**Task objective**
Copy out every line from the records that includes "infatti".

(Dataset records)
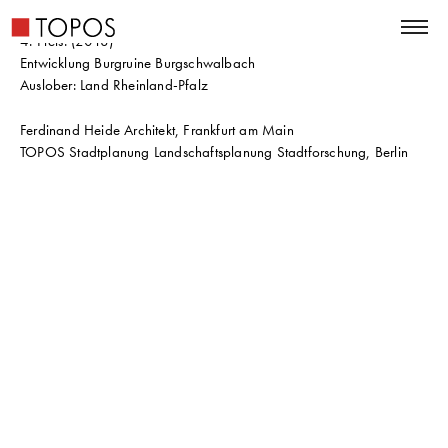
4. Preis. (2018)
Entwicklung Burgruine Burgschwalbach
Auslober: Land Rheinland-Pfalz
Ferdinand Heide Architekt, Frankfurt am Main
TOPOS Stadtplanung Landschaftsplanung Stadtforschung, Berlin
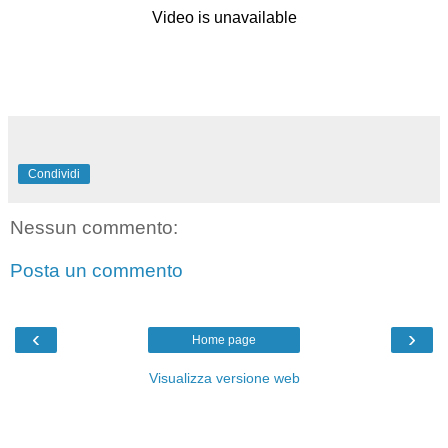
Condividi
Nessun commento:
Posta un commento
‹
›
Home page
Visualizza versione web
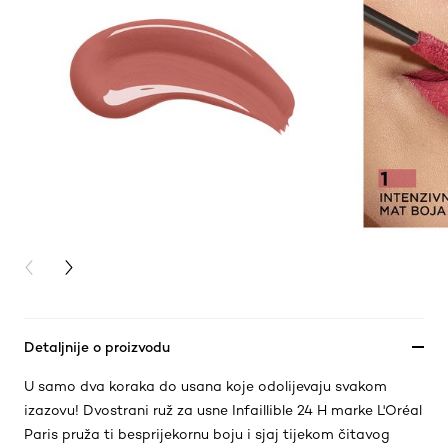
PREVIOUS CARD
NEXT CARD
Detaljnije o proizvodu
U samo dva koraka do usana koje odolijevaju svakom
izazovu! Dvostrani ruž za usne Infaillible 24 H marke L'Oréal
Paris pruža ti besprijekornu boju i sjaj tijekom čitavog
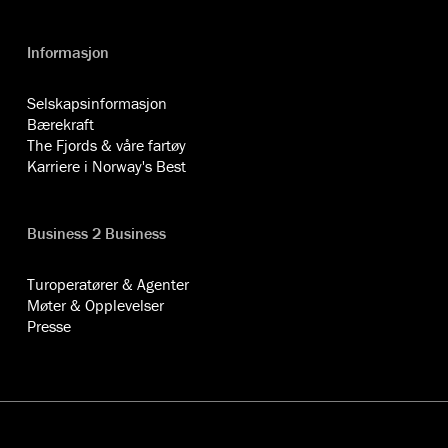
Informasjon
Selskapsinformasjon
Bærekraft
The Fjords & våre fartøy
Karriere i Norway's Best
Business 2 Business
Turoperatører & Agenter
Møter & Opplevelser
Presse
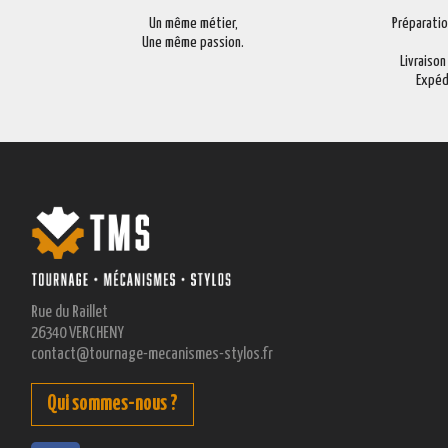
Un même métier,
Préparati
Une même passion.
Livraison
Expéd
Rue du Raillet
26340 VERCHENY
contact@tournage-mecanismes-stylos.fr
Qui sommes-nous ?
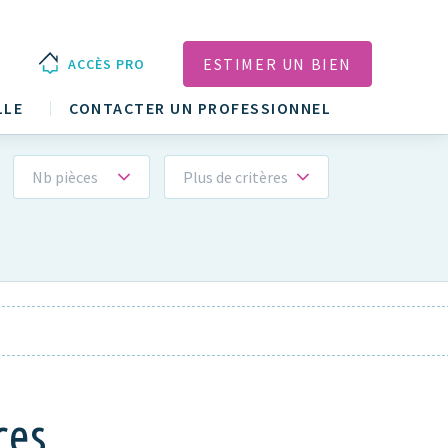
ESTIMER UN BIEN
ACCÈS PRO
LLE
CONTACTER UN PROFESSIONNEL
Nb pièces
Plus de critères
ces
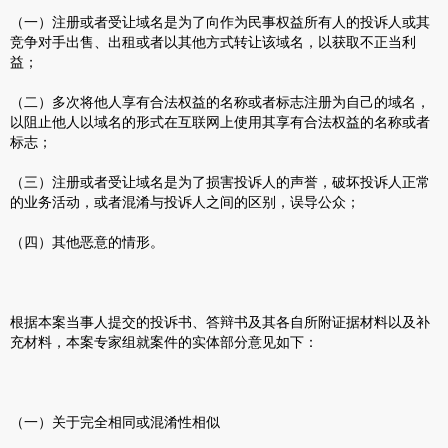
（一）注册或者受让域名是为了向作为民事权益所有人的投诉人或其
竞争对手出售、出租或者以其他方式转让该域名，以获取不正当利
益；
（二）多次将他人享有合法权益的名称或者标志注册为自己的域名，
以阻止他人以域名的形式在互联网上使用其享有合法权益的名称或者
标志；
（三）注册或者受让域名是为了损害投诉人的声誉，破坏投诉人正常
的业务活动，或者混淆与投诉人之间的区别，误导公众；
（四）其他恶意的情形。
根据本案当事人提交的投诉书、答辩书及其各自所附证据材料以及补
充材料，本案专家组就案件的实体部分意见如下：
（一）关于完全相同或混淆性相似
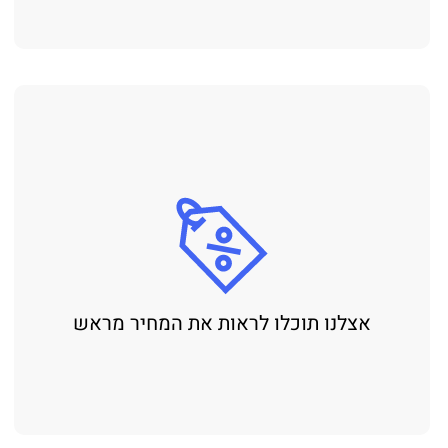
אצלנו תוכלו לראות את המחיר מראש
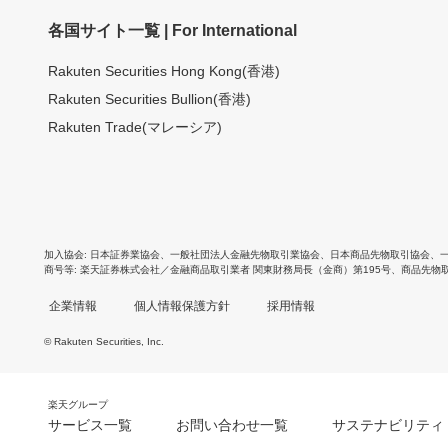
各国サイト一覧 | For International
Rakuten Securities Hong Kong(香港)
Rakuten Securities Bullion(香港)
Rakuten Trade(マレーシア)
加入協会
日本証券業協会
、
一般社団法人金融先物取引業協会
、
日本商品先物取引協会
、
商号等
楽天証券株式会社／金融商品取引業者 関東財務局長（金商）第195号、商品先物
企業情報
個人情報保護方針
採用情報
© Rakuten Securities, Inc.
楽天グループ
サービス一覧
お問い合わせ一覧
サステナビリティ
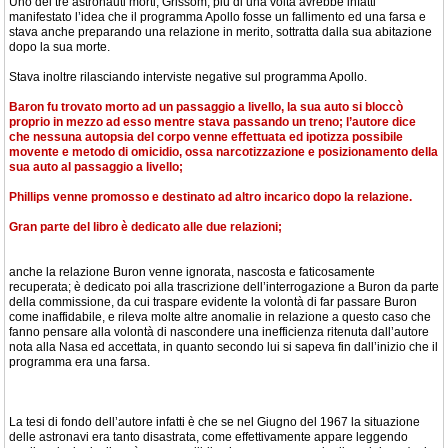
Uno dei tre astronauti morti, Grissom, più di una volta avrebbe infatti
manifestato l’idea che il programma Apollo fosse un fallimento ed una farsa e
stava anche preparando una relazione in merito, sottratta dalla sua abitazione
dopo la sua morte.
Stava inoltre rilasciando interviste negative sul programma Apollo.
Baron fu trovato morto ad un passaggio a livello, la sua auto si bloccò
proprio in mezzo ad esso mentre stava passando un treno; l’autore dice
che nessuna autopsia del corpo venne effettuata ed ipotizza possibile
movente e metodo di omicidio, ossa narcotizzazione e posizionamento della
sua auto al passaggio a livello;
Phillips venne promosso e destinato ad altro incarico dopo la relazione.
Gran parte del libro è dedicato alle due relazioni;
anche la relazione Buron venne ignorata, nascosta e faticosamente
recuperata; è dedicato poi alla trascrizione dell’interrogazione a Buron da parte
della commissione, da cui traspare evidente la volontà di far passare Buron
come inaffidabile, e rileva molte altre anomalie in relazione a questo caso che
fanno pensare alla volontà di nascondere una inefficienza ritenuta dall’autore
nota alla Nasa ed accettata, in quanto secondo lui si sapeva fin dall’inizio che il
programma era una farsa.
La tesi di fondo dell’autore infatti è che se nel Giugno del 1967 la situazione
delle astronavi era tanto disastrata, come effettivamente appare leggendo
...
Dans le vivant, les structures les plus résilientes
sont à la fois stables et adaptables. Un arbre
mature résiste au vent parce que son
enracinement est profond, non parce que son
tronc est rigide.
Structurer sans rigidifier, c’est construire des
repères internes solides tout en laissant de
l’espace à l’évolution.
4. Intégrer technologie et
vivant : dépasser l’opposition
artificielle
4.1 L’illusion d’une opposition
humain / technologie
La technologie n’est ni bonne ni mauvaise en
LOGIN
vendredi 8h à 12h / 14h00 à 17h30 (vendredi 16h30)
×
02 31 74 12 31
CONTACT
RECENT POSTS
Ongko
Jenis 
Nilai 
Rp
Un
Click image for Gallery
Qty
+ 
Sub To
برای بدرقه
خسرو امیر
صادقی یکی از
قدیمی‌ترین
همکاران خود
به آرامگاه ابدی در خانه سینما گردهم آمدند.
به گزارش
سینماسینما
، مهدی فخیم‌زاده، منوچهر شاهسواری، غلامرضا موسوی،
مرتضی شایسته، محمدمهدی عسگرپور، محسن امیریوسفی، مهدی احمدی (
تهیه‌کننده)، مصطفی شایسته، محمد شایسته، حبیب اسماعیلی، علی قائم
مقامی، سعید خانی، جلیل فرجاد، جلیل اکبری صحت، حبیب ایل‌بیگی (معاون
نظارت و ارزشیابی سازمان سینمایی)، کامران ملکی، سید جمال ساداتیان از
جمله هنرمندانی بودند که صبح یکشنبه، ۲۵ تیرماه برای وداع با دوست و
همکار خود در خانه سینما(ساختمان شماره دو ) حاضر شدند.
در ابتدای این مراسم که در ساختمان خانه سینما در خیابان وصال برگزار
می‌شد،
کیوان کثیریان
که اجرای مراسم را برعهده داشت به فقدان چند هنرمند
---
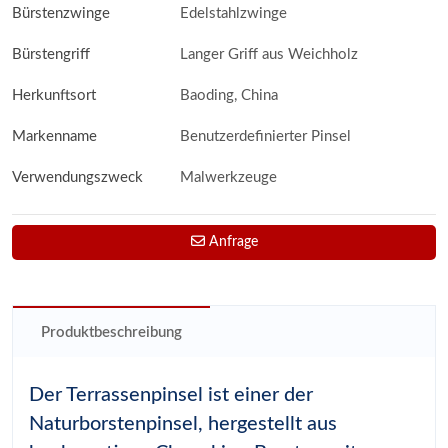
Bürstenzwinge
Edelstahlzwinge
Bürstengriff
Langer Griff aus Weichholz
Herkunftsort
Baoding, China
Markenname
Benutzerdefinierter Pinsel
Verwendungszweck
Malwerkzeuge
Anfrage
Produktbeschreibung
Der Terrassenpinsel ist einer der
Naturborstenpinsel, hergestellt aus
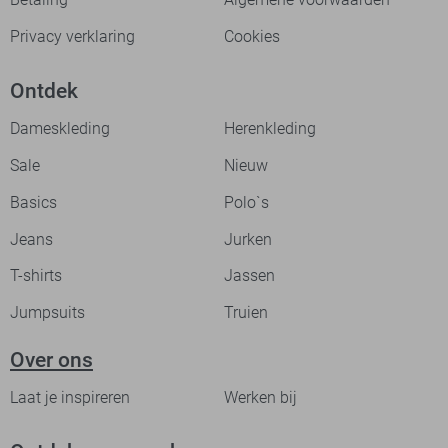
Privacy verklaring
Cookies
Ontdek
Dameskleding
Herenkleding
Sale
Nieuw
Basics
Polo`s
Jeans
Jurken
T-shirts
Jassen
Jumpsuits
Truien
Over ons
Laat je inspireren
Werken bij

**Output for this exercise**
Uno dei tre astronauti morti, Grissom, più di una volta avrebbe infatti
La tesi di fondo dell’autore infatti è che se nel Giugno del 1967 la situazione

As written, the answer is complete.